An estimated one in 10 people who recover from COVID-19 will develop chronic, debilitating symptoms including fatigue, chest pain, and reduced exercise tolerance with an abnormally rapid heart rate (tachycardia) that persist for weeks beyond the initial viral infection. 

Some of these post-acute or “long-COVID” patients develop symptoms suggestive of postural tachycardia syndrome (POTS), a disorder that primarily affects women and which is characterized by lightheadedness, extreme fatigue, and chronic tachycardia upon standing (orthostatic intolerance). 

“Our goal,” said Shibao, “is to discover new treatment pathways for this disabling disease.” 

While the cause is unknown, elevated levels of pro-inflammatory proteins called cytokines have been detected in the blood of long-COVID patients with symptoms of POTS, suggesting that unresolved inflammation may play a role in this novel syndrome. 

In a preliminary study, the VUMC researchers found that these patients exhibited reduced activity of the parasympathetic nervous system, which normally modulates inflammation by acting as an anti-inflammatory neural circuit. 

To determine if increased inflammation is associated with reduced parasympathetic activity, the researchers will compare parasympathetic activity and immune activation in long-COVID patients with POTS-like symptoms to controls who have a history of COVID-19 but who have not experienced long-term consequences (sequelae). 

Meena Madhur, MD, PhD, and colleagues will perform immunophenotyping of patients with post-acute COVID tachycardia and controls using a variety of methods including CITE-Seq, a single-cell method that provides surface proteomic and transcriptomic data. 

Madhur is associate professor of Medicine and Molecular Physiology & Biophysics, and associate director of the Vanderbilt Institute for Infection, Immunology and Inflammation. 

The researchers also will test whether restoring parasympathetic function through transcutaneous vagus nerve stimulationreduces inflammation and improves orthostatic intolerance and other symptoms.
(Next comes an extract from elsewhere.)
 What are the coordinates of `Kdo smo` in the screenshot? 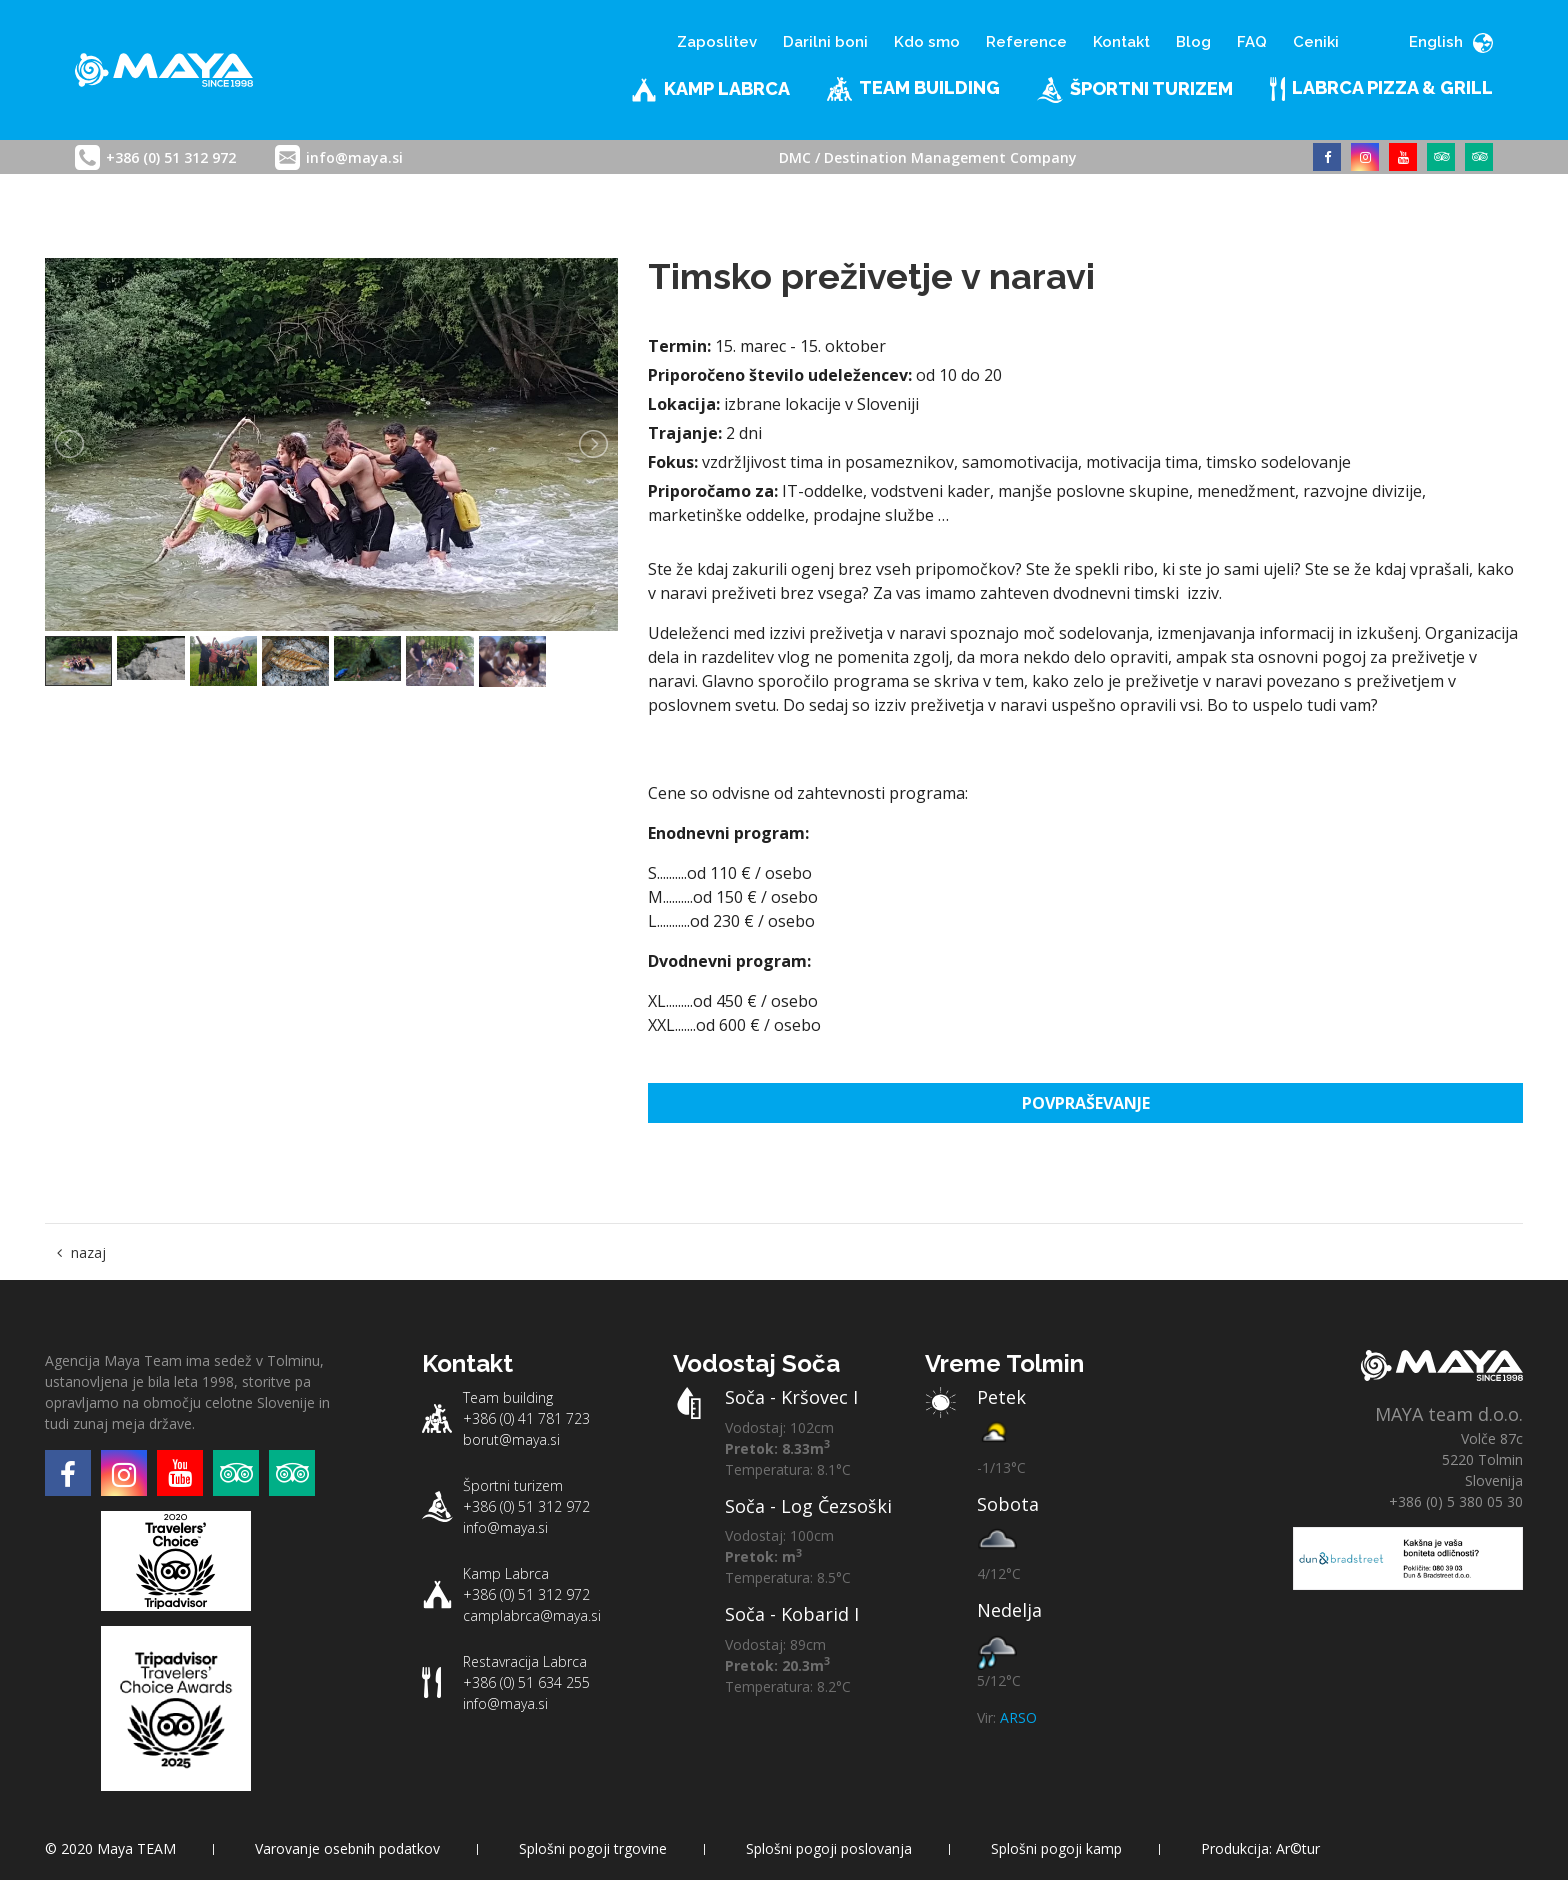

Electrically stimulating the vagus nerve across the skin reduces cytokine production and has been shown in animal models to reduce the severity of inflammatory syndromes. 

Luis Okamoto, MD, research assistant of Medicine, will collaborate in the characterization of the clinical and autonomic profiles of patients with post-acute COVID POTS, and in studies of chronic transcutaneous vagus nerve stimulation. 

Italo Biaggioni, MD, the David Robertson, MD, Professor of Autonomic Disorders and professor of Medicine and Pharmacology, also will participate in the study. Biaggioni was recognized last year by the American Heart Association as a Distinguished Scientist for his contributions to cardiovascular research.